**Exercise aim:**
What is needed is a verbatim copy of the data, minus the pictures.

**Data excerpt:**
|---|

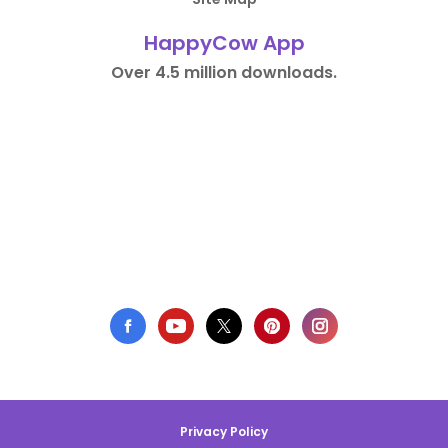
HappyCow App
Over 4.5 million downloads.
Privacy Policy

|---|

**Task output:**
HappyCow App
Over 4.5 million downloads.
Privacy Policy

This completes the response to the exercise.